■ What this task involves
What is the number of lines in this data that contain the word "should"? Give the number alone.

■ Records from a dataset
⁂

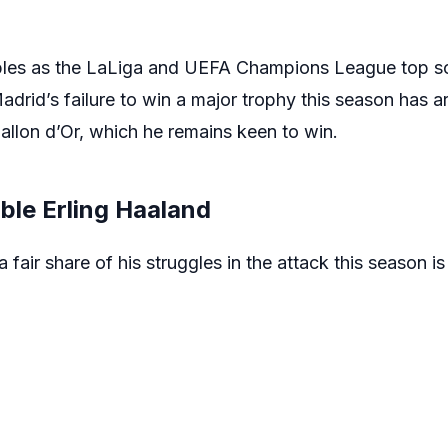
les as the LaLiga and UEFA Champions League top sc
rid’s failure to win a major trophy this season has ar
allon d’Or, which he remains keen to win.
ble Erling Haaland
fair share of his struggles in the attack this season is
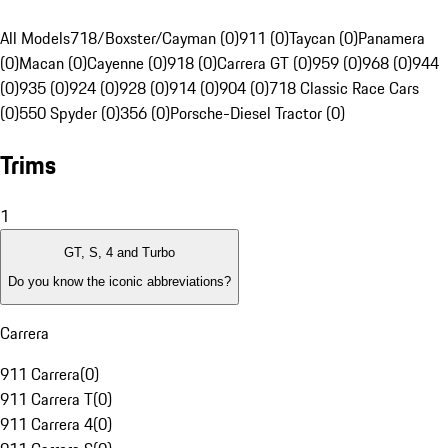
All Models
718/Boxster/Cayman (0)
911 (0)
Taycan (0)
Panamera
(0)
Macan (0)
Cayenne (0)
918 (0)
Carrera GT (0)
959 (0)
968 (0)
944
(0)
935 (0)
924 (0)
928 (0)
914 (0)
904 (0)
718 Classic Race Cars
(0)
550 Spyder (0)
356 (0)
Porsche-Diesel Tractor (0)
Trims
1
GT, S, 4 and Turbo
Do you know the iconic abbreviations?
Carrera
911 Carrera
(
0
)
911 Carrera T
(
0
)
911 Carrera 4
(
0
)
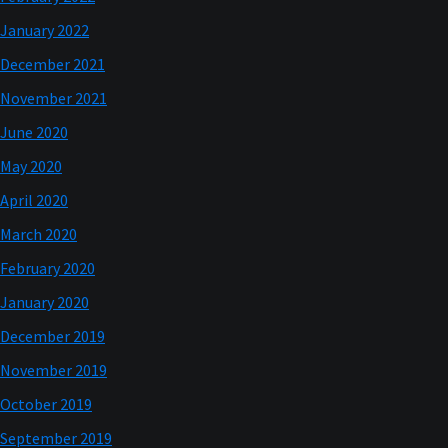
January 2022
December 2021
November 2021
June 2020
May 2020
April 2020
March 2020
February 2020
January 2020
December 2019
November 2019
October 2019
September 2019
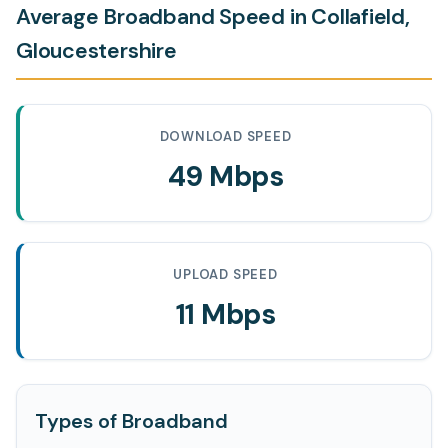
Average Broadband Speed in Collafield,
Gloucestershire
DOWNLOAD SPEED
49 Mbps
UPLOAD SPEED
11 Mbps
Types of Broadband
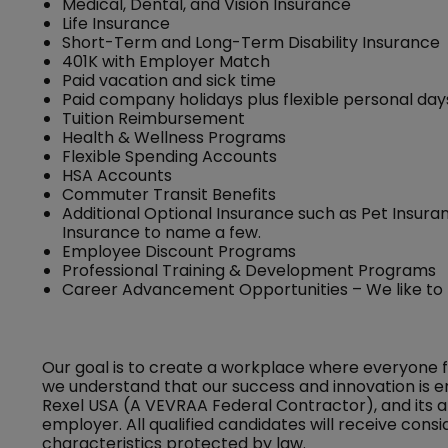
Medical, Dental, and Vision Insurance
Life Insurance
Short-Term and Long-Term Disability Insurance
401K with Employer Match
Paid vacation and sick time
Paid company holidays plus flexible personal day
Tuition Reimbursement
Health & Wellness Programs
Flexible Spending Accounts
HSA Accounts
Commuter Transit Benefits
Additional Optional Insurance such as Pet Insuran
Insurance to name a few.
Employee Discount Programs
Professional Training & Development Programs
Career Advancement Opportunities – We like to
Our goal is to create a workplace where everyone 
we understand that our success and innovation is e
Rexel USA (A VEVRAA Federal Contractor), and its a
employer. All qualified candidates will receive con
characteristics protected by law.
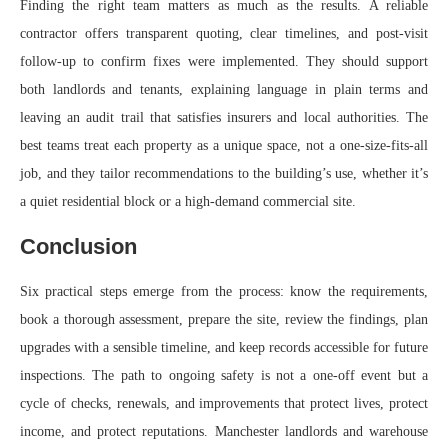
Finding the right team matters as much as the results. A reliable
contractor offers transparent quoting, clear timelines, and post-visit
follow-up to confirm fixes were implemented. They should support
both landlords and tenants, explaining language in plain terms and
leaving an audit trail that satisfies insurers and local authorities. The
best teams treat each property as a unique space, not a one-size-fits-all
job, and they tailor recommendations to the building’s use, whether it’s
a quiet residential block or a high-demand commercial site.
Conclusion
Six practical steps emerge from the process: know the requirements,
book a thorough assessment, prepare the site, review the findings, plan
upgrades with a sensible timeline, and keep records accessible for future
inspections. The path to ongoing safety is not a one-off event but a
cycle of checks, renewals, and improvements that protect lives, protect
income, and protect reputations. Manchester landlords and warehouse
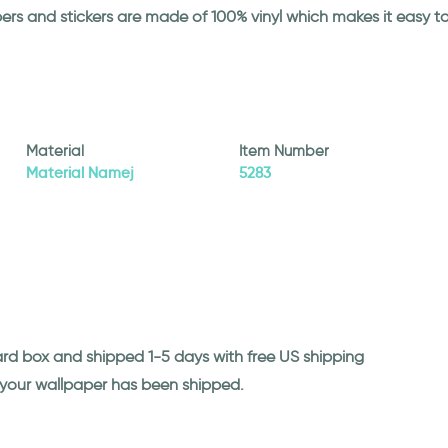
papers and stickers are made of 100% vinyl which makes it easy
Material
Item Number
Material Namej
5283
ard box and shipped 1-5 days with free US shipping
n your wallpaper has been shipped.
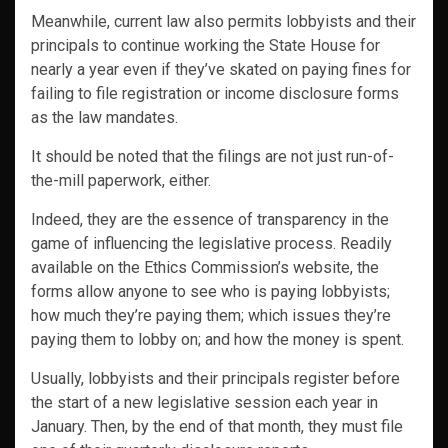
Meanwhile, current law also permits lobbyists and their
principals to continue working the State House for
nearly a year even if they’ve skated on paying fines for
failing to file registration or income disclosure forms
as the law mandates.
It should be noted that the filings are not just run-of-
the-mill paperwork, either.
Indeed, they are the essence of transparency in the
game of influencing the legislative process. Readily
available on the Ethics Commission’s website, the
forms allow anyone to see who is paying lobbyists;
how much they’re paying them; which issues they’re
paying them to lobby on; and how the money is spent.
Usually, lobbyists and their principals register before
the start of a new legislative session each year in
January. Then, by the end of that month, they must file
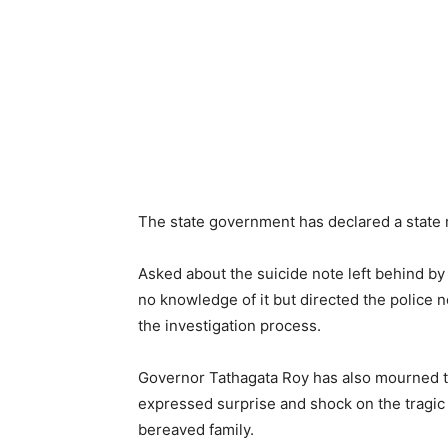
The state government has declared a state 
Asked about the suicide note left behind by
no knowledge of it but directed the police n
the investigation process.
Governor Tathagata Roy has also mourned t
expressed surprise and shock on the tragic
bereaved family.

⁂

■ Output of the task
2